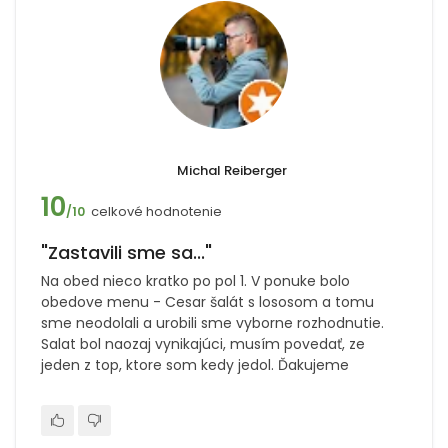
Michal Reiberger
10
celkové hodnotenie
/10
"Zastavili sme sa..."
Na obed nieco kratko po pol 1. V ponuke bolo
obedove menu - Cesar šalát s lososom a tomu
sme neodolali a urobili sme vyborne rozhodnutie.
Salat bol naozaj vynikajúci, musím povedať, ze
jeden z top, ktore som kedy jedol. Ďakujeme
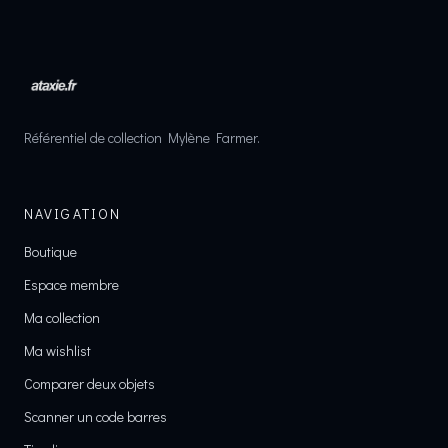
Référentiel de collection Mylène Farmer.
NAVIGATION
Boutique
Espace membre
Ma collection
Ma wishlist
Comparer deux objets
Scanner un code barres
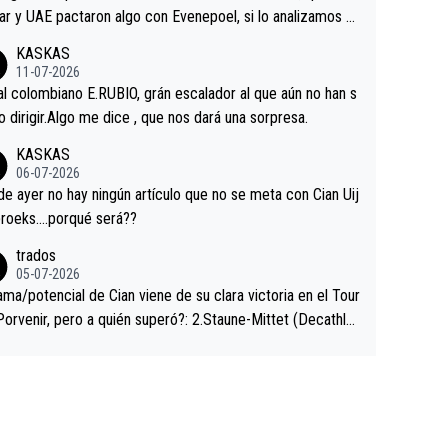
ar y UAE pactaron algo con Evenepoel, si lo analizamos P
ar no sprintó a tope y de hecho los últimos metros entra
KASKAS
 sin pedalear, luego está el saludo con Evenepoel dándose
11-07-2026
ano de una manera muy fraternal, más allá de los típicos t
al colombiano E.RUBIO, grán escalador al que aún no han s
s en el hombro con que saludaba a Vingegard. Ahí hubo u
abido dirigir.Algo me dice , que nos dará una sorpresa.
ntrahistoria que nunca sabremos. Quién mucho abarca poc
KASKAS
rieta, a ver si por querer poner a Del Toro con calzador e
06-07-2026
sición de podio UAE y Pojacar se van complicar el tour.
 ayer no hay ningún artículo que no se meta con Cian Uij
roeks….porqué será??
trados
05-07-2026
ama/potencial de Cian viene de su clara victoria en el Tour
Porvenir, pero a quién superó?: 2.Staune-Mittet (Decathlo
4º en el pasado Giro), 3.Hessmann (sí, Hessmann...), 4.Rya
DF), 5.Piganzoli (Visma), 6.Fancellu (Ukyo), 7.Wilksch (Tud
 8.Lenny Martinez (Bahrein), 9. Van Belle (Visma), 10. Vace
idl). A tiempo vista se obtiene mucha información...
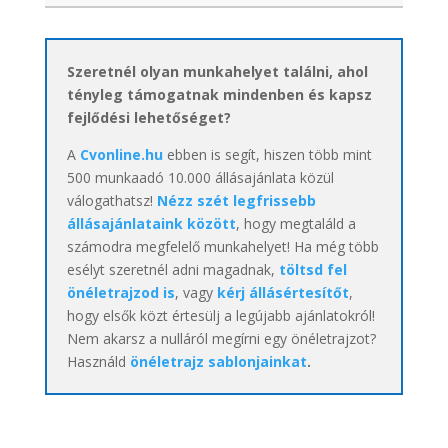
Szeretnél olyan munkahelyet találni, ahol
tényleg támogatnak mindenben és kapsz
fejlődési lehetőséget?
A
Cvonline.hu
ebben is segít, hiszen több mint
500 munkaadó 10.000 állásajánlata közül
válogathatsz!
Nézz szét legfrissebb
állásajánlataink között
, hogy megtaláld a
számodra megfelelő munkahelyet! Ha még több
esélyt szeretnél adni magadnak,
töltsd fel
önéletrajzod is
, vagy
kérj állásértesítőt
,
hogy elsők közt értesülj a legújabb ajánlatokról!
Nem akarsz a nulláról megírni egy önéletrajzot?
Használd
önéletrajz sablonjainkat
.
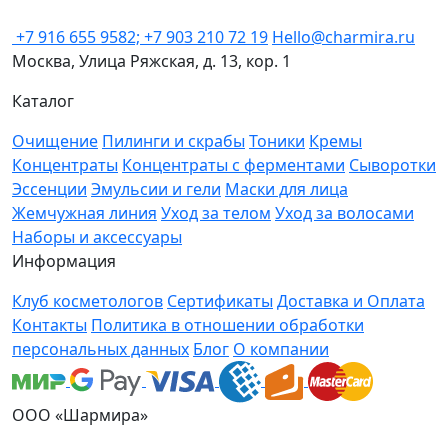
+7 916 655 9582; +7 903 210 72 19
Hello@charmira.ru
Москва, Улица Ряжская, д. 13, кор. 1
Каталог
Очищение
Пилинги и скрабы
Тоники
Кремы
Концентраты
Концентраты с ферментами
Сыворотки
Эссенции
Эмульсии и гели
Маски для лица
Жемчужная линия
Уход за телом
Уход за волосами
Наборы и аксессуары
Информация
Клуб косметологов
Сертификаты
Доставка и Оплата
Контакты
Политика в отношении обработки
персональных данных
Блог
О компании
ООО «Шармира»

....................

▸ Your assignment: Set down every entry word for word, but omit the pictures.

▸ Solution to this task:
Michal Reiberger
10
celkové hodnotenie
/10
"Zastavili sme sa..."
Na obed nieco kratko po pol 1. V ponuke bolo
obedove menu - Cesar šalát s lososom a tomu
sme neodolali a urobili sme vyborne rozhodnutie.
Salat bol naozaj vynikajúci, musím povedať, ze
jeden z top, ktore som kedy jedol. Ďakujeme
Référentiel de collection Mylène Farmer.
NAVIGATION
Boutique
Espace membre
Ma collection
Ma wishlist
Comparer deux objets
Scanner un code barres
ar y UAE pactaron algo con Evenepoel, si lo analizamos P
ar no sprintó a tope y de hecho los últimos metros entra
KASKAS
 sin pedalear, luego está el saludo con Evenepoel dándose
11-07-2026
ano de una manera muy fraternal, más allá de los típicos t
al colombiano E.RUBIO, grán escalador al que aún no han s
s en el hombro con que saludaba a Vingegard. Ahí hubo u
abido dirigir.Algo me dice , que nos dará una sorpresa.
ntrahistoria que nunca sabremos. Quién mucho abarca poc
KASKAS
rieta, a ver si por querer poner a Del Toro con calzador e
06-07-2026
sición de podio UAE y Pojacar se van complicar el tour.
 ayer no hay ningún artículo que no se meta con Cian Uij
roeks….porqué será??
trados
05-07-2026
ama/potencial de Cian viene de su clara victoria en el Tour
Porvenir, pero a quién superó?: 2.Staune-Mittet (Decathlo
4º en el pasado Giro), 3.Hessmann (sí, Hessmann...), 4.Rya
DF), 5.Piganzoli (Visma), 6.Fancellu (Ukyo), 7.Wilksch (Tud
 8.Lenny Martinez (Bahrein), 9. Van Belle (Visma), 10. Vace
idl). A tiempo vista se obtiene mucha información...
Szeretnél olyan munkahelyet találni, ahol
tényleg támogatnak mindenben és kapsz
fejlődési lehetőséget?
A
Cvonline.hu
ebben is segít, hiszen több mint
500 munkaadó 10.000 állásajánlata közül
válogathatsz!
Nézz szét legfrissebb
állásajánlataink között
, hogy megtaláld a
számodra megfelelő munkahelyet! Ha még több
esélyt szeretnél adni magadnak,
töltsd fel
önéletrajzod is
, vagy
kérj állásértesítőt
,
hogy elsők közt értesülj a legújabb ajánlatokról!
Nem akarsz a nulláról megírni egy önéletrajzot?
Használd
önéletrajz sablonjainkat
.
+7 916 655 9582; +7 903 210 72 19
Hello@charmira.ru
Москва, Улица Ряжская, д. 13, кор. 1
Каталог
Очищение
Пилинги и скрабы
Тоники
Кремы
Концентраты
Концентраты с ферментами
Сыворотки
Эссенции
Эмульсии и гели
Маски для лица
Жемчужная линия
Уход за телом
Уход за волосами
Наборы и аксессуары
Информация
Клуб косметологов
Сертификаты
Доставка и Оплата
Контакты
Политика в отношении обработки
персональных данных
Блог
О компании
ООО «Шармира»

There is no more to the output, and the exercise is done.